Nervousness. Hi-ho, hi-ho it’s back to clinic I go in a few days. I’m working through  my nerves with deep breathing calming images denial lavender tea a few good books.

If writing is one of the great pleasures and necessities of my life, reading is the place where it all began.

My family once road-tripped through the US. I spent the entire  vacation curled up in the back of the wood-paneled station wagon with a pile of books. My mom and dad begged me to look out the window. I insisted I was looking out of a window.

My beloved fifth grade teacher would go to the public library and handpick books she thought we’d love.
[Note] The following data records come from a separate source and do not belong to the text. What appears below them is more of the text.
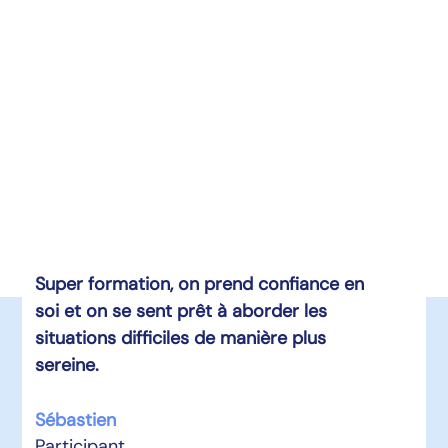
Super formation, on prend confiance en
soi et on se sent prêt à aborder les
situations difficiles de manière plus
sereine.
Sébastien
Participant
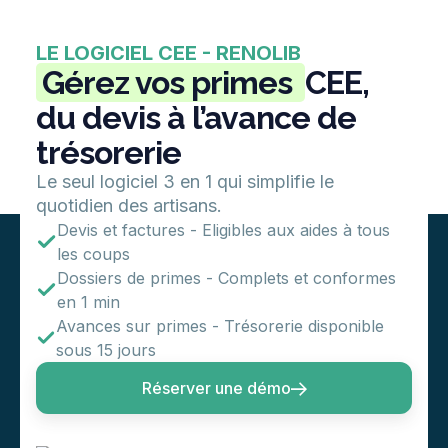
LE LOGICIEL CEE - RENOLIB
Gérez vos primes
CEE,
du devis à l’avance de
trésorerie
Le seul logiciel 3 en 1 qui simplifie le
quotidien des artisans.
Devis et factures - Eligibles aux aides à tous
les coups
Dossiers de primes - Complets et conformes
en 1 min
Avances sur primes - Trésorerie disponible
sous 15 jours
Réserver une démo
I’ll never forget the feelings of excitement and pleasure on the days she came into class holding her canvas tote bags filled to the brim with hardcover selections. I’m sure the bags were heavy and I’m sure she worried about library fines, but she gave us that joy every two weeks.
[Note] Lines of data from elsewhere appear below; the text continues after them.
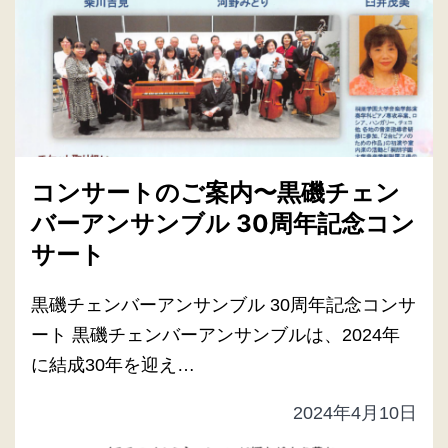
コンサートのご案内〜黒磯チェン
バーアンサンブル 30周年記念コン
サート
黒磯チェンバーアンサンブル 30周年記念コンサ
ート 黒磯チェンバーアンサンブルは、2024年
に結成30年を迎え…
2024年4月10日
Poet and writer Edward Hirsch does a good job explaining the feelings I have for reading:

Reading has been a deeply liberating experience for me. Like many of us, I feel as if it has given me most of my interior life and delivered me to myself. It has also taken me to extraordinary places where I otherwise never would have traveled. 

I’m also feeling fortunate. I’m lucky to have the virtual company of a circle of women who share these consuming passions with me. About two weeks ago,  I received a letter and a gray bracelet in the mail from Teri. The bracelet is stamped with three letters: FTF. Finish the fucker. This bracelet is gas in my tank, sun on my seeds, a little love incubator for my literary hatchlings. The bracelet is rumored to have magical powers which I can solemnly attest to…since receiving this gift I’ve had two more pieces accepted for publication! Forgive the exclamation point and know that details (and links!) are forthcoming. Finish the fucker, indeed.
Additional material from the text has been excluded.